(Task brief)
Find the line with "Krmivá pre korytnačky" in the entries below, then reproduce it and every line after it down to and including the line with "成为新时期的增量产品。", exactly.

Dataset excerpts
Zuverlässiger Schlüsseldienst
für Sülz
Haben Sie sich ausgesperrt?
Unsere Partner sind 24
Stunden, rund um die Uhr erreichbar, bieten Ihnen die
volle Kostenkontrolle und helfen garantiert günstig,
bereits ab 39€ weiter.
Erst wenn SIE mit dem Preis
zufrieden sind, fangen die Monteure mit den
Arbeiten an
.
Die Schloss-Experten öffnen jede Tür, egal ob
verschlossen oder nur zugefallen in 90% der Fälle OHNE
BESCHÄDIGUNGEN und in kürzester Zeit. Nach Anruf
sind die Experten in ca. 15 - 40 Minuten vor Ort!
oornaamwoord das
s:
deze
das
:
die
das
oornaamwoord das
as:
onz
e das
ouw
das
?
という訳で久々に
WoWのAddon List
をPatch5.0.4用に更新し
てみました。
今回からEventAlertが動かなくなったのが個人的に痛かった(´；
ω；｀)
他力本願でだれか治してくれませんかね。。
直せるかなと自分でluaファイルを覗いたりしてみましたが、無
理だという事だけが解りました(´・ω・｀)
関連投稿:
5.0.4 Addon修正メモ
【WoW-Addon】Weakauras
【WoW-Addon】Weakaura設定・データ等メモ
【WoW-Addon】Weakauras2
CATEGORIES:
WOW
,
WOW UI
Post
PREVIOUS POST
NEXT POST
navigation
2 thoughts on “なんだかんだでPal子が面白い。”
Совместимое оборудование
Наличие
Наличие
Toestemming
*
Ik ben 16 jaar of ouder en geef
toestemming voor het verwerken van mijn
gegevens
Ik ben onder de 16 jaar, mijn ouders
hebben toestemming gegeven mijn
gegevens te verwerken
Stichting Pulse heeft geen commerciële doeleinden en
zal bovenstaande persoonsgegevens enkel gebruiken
* * *
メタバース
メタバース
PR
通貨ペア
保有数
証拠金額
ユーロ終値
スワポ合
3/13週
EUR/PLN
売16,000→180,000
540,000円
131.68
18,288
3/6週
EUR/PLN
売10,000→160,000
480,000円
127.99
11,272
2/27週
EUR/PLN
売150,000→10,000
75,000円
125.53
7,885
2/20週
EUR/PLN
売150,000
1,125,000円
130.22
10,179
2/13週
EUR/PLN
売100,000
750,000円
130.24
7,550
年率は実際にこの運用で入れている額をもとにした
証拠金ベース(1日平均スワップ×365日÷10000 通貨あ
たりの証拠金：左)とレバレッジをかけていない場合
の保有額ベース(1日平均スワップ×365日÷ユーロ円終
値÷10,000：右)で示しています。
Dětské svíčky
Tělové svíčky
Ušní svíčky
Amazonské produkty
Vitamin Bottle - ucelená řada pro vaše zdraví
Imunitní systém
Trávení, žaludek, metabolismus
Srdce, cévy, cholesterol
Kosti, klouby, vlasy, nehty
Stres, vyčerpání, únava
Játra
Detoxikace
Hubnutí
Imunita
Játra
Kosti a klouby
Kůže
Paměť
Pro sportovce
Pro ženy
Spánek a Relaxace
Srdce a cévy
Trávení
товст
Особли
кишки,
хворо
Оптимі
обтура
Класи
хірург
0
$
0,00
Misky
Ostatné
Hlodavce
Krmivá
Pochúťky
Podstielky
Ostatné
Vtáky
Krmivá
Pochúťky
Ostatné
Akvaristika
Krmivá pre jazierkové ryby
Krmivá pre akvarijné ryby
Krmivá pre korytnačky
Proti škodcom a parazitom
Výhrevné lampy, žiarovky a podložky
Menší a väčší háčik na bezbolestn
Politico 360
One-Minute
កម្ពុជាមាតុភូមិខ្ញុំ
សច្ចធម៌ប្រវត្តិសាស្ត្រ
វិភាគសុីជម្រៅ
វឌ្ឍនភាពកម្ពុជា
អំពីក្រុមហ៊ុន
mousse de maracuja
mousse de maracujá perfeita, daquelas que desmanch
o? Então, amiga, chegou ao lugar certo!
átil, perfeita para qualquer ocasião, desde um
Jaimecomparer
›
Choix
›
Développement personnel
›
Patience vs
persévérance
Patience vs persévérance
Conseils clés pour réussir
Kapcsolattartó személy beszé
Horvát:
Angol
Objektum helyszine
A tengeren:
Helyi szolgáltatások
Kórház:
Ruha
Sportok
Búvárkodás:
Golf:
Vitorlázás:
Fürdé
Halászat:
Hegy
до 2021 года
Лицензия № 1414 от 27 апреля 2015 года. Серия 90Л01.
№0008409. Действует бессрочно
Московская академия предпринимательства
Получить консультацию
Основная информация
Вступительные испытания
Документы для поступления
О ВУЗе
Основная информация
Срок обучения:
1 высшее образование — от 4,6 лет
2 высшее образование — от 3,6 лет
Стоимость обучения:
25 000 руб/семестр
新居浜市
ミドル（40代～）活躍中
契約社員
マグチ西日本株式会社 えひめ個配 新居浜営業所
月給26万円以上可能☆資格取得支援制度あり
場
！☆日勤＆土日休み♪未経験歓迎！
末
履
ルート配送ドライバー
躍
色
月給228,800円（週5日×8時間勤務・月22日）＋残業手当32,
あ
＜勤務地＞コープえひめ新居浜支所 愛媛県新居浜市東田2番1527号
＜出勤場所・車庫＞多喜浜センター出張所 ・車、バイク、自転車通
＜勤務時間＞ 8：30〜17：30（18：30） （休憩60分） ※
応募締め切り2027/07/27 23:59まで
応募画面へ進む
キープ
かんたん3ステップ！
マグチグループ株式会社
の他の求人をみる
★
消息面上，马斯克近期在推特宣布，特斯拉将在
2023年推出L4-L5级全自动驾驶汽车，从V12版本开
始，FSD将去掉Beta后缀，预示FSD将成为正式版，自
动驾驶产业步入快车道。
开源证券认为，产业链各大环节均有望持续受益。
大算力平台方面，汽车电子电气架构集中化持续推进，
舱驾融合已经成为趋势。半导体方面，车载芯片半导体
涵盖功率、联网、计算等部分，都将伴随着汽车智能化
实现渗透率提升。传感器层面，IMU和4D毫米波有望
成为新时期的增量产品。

(Output below)
Krmivá pre korytnačky
Proti škodcom a parazitom
Výhrevné lampy, žiarovky a podložky
Menší a väčší háčik na bezbolestn
Politico 360
One-Minute
កម្ពុជាមាតុភូមិខ្ញុំ
សច្ចធម៌ប្រវត្តិសាស្ត្រ
វិភាគសុីជម្រៅ
វឌ្ឍនភាពកម្ពុជា
អំពីក្រុមហ៊ុន
mousse de maracuja
mousse de maracujá perfeita, daquelas que desmanch
o? Então, amiga, chegou ao lugar certo!
átil, perfeita para qualquer ocasião, desde um
Jaimecomparer
›
Choix
›
Développement personnel
›
Patience vs
persévérance
Patience vs persévérance
Conseils clés pour réussir
Kapcsolattartó személy beszé
Horvát:
Angol
Objektum helyszine
A tengeren:
Helyi szolgáltatások
Kórház:
Ruha
Sportok
Búvárkodás:
Golf:
Vitorlázás:
Fürdé
Halászat:
Hegy
до 2021 года
Лицензия № 1414 от 27 апреля 2015 года. Серия 90Л01.
№0008409. Действует бессрочно
Московская академия предпринимательства
Получить консультацию
Основная информация
Вступительные испытания
Документы для поступления
О ВУЗе
Основная информация
Срок обучения:
1 высшее образование — от 4,6 лет
2 высшее образование — от 3,6 лет
Стоимость обучения:
25 000 руб/семестр
新居浜市
ミドル（40代～）活躍中
契約社員
マグチ西日本株式会社 えひめ個配 新居浜営業所
月給26万円以上可能☆資格取得支援制度あり
場
！☆日勤＆土日休み♪未経験歓迎！
末
履
ルート配送ドライバー
躍
色
月給228,800円（週5日×8時間勤務・月22日）＋残業手当32,
あ
＜勤務地＞コープえひめ新居浜支所 愛媛県新居浜市東田2番1527号
＜出勤場所・車庫＞多喜浜センター出張所 ・車、バイク、自転車通
＜勤務時間＞ 8：30〜17：30（18：30） （休憩60分） ※
応募締め切り2027/07/27 23:59まで
応募画面へ進む
キープ
かんたん3ステップ！
マグチグループ株式会社
の他の求人をみる
★
消息面上，马斯克近期在推特宣布，特斯拉将在
2023年推出L4-L5级全自动驾驶汽车，从V12版本开
始，FSD将去掉Beta后缀，预示FSD将成为正式版，自
动驾驶产业步入快车道。
开源证券认为，产业链各大环节均有望持续受益。
大算力平台方面，汽车电子电气架构集中化持续推进，
舱驾融合已经成为趋势。半导体方面，车载芯片半导体
涵盖功率、联网、计算等部分，都将伴随着汽车智能化
实现渗透率提升。传感器层面，IMU和4D毫米波有望
成为新时期的增量产品。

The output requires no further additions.